If you're using one of the pre-built SDKs, it's important to remember that some analytics data on user behavior is generated automatically as described in the PlayStream Event Model reference. To turn off optional events, change the analytics setting in the Settings/Data Collection tab of your game in the PlayFab Game Manager. Similarly, while it's a good idea to have the "generate PlayStream event" option turned on for your CloudScript executions during debugging, you should make sure to disable that before going live. In the case of PlayStream Action triggered CloudScripts, you can always turn them on later if you need to debug some behavior in the wild.
Profile
The profile is effectively "everything about the player", including common elements such as inventory, saved data, and statistics. It also contains the meta-information that you use to drive unique experiences through the LiveOps capabilities in PlayStream, such as the User Segmentation mentioned above. In addition, some title-level legacy features, such as Title Data, Catalogs, and Stores, are included in this meter, as their data implementation is effectively the same as User Data.
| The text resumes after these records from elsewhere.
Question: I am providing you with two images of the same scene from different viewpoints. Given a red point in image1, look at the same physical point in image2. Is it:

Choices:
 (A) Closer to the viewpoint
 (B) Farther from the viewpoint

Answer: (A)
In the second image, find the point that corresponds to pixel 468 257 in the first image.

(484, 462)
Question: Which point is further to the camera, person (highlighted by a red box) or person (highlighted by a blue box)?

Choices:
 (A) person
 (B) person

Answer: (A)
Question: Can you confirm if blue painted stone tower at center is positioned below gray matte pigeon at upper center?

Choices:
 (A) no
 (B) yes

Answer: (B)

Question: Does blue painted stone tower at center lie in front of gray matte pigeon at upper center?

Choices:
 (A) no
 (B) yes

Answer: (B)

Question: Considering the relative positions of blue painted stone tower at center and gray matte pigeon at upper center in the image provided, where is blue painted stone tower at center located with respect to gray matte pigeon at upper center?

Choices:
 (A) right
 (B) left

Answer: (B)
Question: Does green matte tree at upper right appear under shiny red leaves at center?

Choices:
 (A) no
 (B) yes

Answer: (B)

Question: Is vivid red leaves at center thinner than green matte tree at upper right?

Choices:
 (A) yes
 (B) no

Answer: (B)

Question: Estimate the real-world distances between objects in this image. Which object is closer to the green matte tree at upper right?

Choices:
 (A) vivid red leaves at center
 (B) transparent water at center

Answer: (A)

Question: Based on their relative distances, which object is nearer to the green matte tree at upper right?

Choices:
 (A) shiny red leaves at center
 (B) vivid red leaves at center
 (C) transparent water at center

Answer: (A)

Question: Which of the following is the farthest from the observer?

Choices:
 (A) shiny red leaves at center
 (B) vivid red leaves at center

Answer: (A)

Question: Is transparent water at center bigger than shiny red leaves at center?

Since this set of meters is driven by all player actions, and actions taken on players, it's overwhelmingly the one that needs the most optimization planning.
The primary contributing factors to the usage captured by the pricing meters is the amount of data that is read, stored, and written, and how frequently you call the APIs that generate data that is metered.
For more information about the specific API calls that result in "spin" on these meters, see Pricing Meters.
We'll start with User Data and Statistics, since their usage patterns are similar, and then we'll talk about player inventory management.
Data and Statistics
When evaluating your usage of User Data, the same approximation logic as for events applies–each 1 KB increases the meter count by 1–though keep in mind that each "element" of a call should be thought of as distinct for purposes of this calculation. Each key value pair in a call to update User Data is counted separately. For reads, this 1 KB calculation applies to the total data returned, regardless of the number of key value pairs. This means that writing 10 keys of 100 bytes each is 10 "ticks" of the profile write meter, since each key value pair write is a minimum of 1 KB, while a read of those 10 keys is 1 "tick", since it's a total of 1 KB. For more specific details on the usages, see Pricing meters.
Statistics are slightly more complex, as they update profile and may also have an impact on leaderboards. As a general rule, you can think of each statistic updated as a full profile update while reads are based on the total size of the data read in each call. And since storage is priced per gigabyte (GB) and statistics typically consume only a few bytes each, we'll focus on reads and writes.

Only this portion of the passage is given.